APM: A pandemia de covid-19 “vai impactar” em toda a sociedade, em todos os setores da atividade económica. Da Saúde à Educação. No Turismo, no Emprego, nas Finanças. Em tudo, diria eu… A Indústria Farmacêutica, em concreto, atravessa também um momento particularmente desafiante, com elevadas expectativas de toda a sociedade sobre a sua capacidade e rapidez para desenvolver uma vacina ou um tratamento eficaz contra a covid-19. Estamos mais bem preparados do que nunca para o fazer, com evidentes sinergias e trabalho em rede a nível mundial entre diferentes centros de investigação, mas há etapas que não podemos suprimir, sob pena de comprometer a segurança e eficácia destas inovações.
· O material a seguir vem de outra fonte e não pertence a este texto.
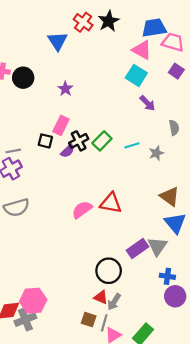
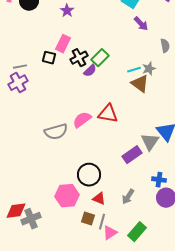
cyan line: (132, 145) -> (134, 70), moved
purple semicircle: (68, 151) -> (90, 71), moved
brown triangle: (170, 196) -> (140, 84), moved
gray semicircle: (17, 207) -> (56, 132), moved
gray triangle: (157, 246) -> (150, 142), moved
black circle: (109, 271) -> (89, 175), moved
pink hexagon: (33, 301) -> (67, 196), moved
gray arrow: (114, 302) -> (128, 197), moved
É um processo complexo, que consome enormes recursos e com uma regulamentação exigente, para bem de todos nós. Por outro lado, a Indústria Farmacêutica está também perante o desafio, tal como estão outros setores de atividade, como o da alimentação e de outros bens essenciais, de continuar a garantir o abastecimento regular do mercado, face a todas as dificuldades conjunturais. A sociedade sairá seguramente desta crise com a noção reforçada da importância da Indústria Farmacêutica nas sociedades modernas, dos ganhos em saúde que tem proporcionado e dos contributos para a longevidade e a qualidade de vida dos seres humanos.
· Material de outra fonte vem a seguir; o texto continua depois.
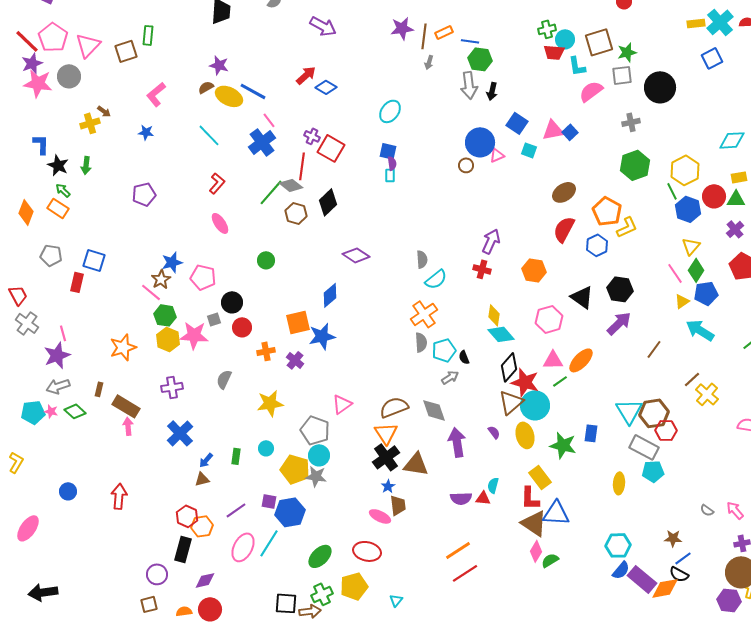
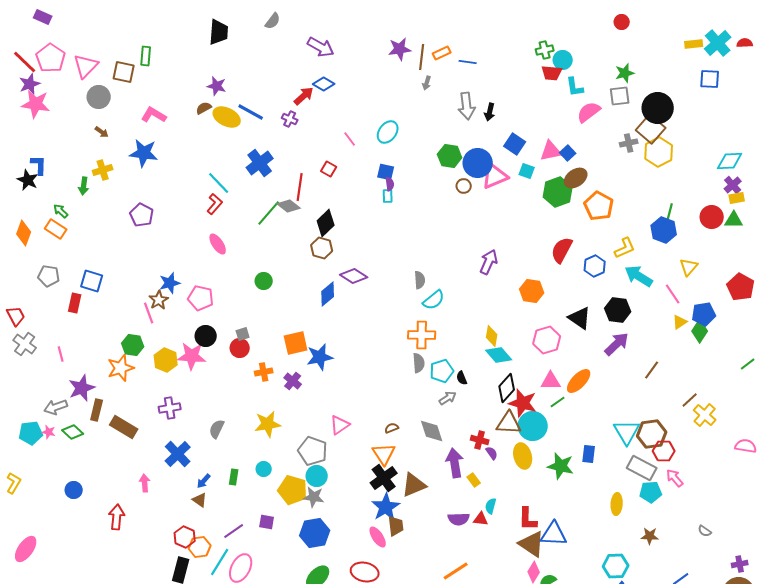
brown square: (599, 42) -> (651, 129), moved, turned -32
brown square: (126, 51) -> (124, 72), turned 30
blue square: (712, 58) -> (710, 79), turned 30
green hexagon: (480, 59) -> (450, 156), moved
gray circle: (69, 76) -> (99, 97), moved
blue diamond: (326, 87) -> (324, 84), moved
pink L-shape: (156, 94) -> (154, 115), turned 70
pink line: (269, 120) -> (350, 139), moved
yellow cross: (90, 123) -> (103, 170), moved
blue star: (146, 132) -> (144, 153), size x1.8
cyan line: (209, 135) -> (219, 183), moved
purple cross: (312, 136) -> (290, 119), moved
red square: (331, 148) -> (329, 169), size x0.6
pink triangle: (497, 155) -> (495, 176), size x1.8
black star: (58, 165) -> (28, 180), moved
green hexagon: (635, 165) -> (558, 192), moved
yellow hexagon: (685, 170) -> (659, 152), moved
green line: (672, 191) -> (670, 212), turned 42
brown ellipse: (564, 192) -> (576, 178), moved
purple pentagon: (144, 194) -> (142, 215), turned -30
blue hexagon: (688, 209) -> (664, 230), moved
orange pentagon: (607, 211) -> (599, 206), moved
brown hexagon: (296, 213) -> (322, 248), moved
purple cross: (735, 229) -> (733, 185), moved
red cross: (482, 269) -> (480, 440), moved
green diamond: (696, 270) -> (700, 331), moved
pink line: (151, 292) -> (149, 313), turned 30
blue diamond: (330, 295) -> (328, 294), moved
black circle: (232, 302) -> (206, 336), moved
orange cross: (424, 314) -> (422, 335), turned 36
green hexagon: (165, 315) -> (133, 345), moved
gray square: (214, 319) -> (243, 334), moved
cyan arrow: (700, 330) -> (639, 276), moved
purple star: (57, 355) -> (82, 388), moved
gray semicircle: (224, 379) -> (217, 429), moved
brown rectangle: (99, 389) -> (97, 410), size x1.5
brown triangle: (511, 402) -> (509, 423), turned 44
brown semicircle: (394, 407) -> (392, 428), size x0.5
pink arrow: (128, 426) -> (145, 483), moved
brown triangle: (416, 464) -> (414, 485), turned -32
yellow rectangle: (540, 477) -> (474, 480), moved, size x0.6
brown triangle: (202, 479) -> (200, 500), turned 49
blue star: (388, 486) -> (386, 507), size x2.0
blue circle: (68, 491) -> (74, 490), moved
pink arrow: (735, 510) -> (675, 478), moved
blue hexagon: (290, 512) -> (315, 533), moved
pink ellipse: (380, 516) -> (378, 537), turned 30
brown star: (673, 538) -> (650, 536), moved
cyan line: (269, 543) -> (220, 562), moved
OP: Que mensagem gostaria de deixar aos nossos leitores, maioritariamente futuros profissionais de saúde?
APM: Uma mensagem de incentivo, de confiança. Enquanto professora, sei a exigência do curso que frequentam. Conheço a realidade em que iniciam a profissão, as dificuldades que atravessam e o empenho e atenção que demonstram no contacto com os utentes, muitas vezes sem o devido reconhecimento e valorização. A vida profissional é um percurso mais sinuoso para uns do que para outros, mas a competência é sempre reconhecida, mais cedo ou mais tarde. Por isso, sugiro apenas a via da qualificação, do desenvolvimento profissional contínuo, ao longo de toda a vida. É a melhor forma de nos preparamos para os desafios que vamos enfrentando.
OP: Concluímos esta entrevista com uma questão que já lhe foi colocada anteriormente pela equipa d’O Pilão. Quais os desafios que a profissão farmacêutica enfrenta atualmente?
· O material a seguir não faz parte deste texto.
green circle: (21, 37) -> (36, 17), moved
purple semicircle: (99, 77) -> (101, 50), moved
APM: Os desafios da profissão são os mesmos do sistema de saúde e estão centrados nos cidadãos, em proporcionar-lhes um serviço cada vez mais eficiente, de forma integrada e articulada com as outras unidades e profissionais de saúde, num trabalho assente na qualificação, na proximidade e na confiança dos cidadãos. O reconhecimento dos utentes é o nosso bem mais precioso e o fator determinante para a nossa sobrevivência enquanto profissão.